#### How to complete this task
Below are the records; extract from them the line containing "Συγχαρητήριο προς τους αθλητές του Α" to the line containing "MANUEL SANTOS ESTÉVEZ – AKAL", both lines included, exactly and with no pictures.

#### Available data
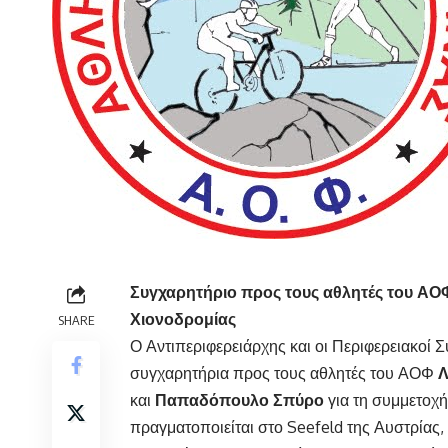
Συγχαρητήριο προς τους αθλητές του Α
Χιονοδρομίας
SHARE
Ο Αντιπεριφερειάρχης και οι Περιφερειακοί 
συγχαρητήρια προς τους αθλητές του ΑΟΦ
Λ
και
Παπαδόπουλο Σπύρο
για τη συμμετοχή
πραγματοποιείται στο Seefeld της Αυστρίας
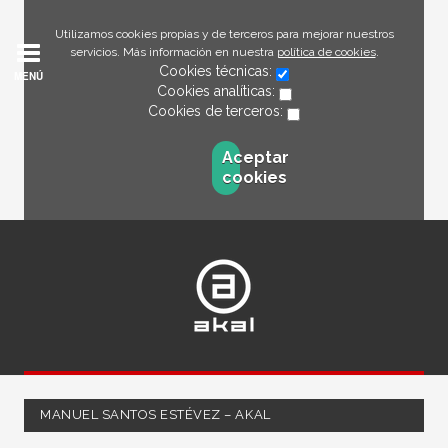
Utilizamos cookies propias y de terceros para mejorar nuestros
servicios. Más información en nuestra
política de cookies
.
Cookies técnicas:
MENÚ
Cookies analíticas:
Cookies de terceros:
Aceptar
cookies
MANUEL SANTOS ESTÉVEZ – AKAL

==

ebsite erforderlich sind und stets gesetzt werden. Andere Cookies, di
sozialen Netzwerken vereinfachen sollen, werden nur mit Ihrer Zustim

#### Written response
Συγχαρητήριο προς τους αθλητές του Α
Χιονοδρομίας
SHARE
Ο Αντιπεριφερειάρχης και οι Περιφερειακοί 
συγχαρητήρια προς τους αθλητές του ΑΟΦ
Λ
και
Παπαδόπουλο Σπύρο
για τη συμμετοχή
πραγματοποιείται στο Seefeld της Αυστρίας
Utilizamos cookies propias y de terceros para mejorar nuestros
servicios. Más información en nuestra
política de cookies
.
Cookies técnicas:
MENÚ
Cookies analíticas:
Cookies de terceros:
Aceptar
cookies
MANUEL SANTOS ESTÉVEZ – AKAL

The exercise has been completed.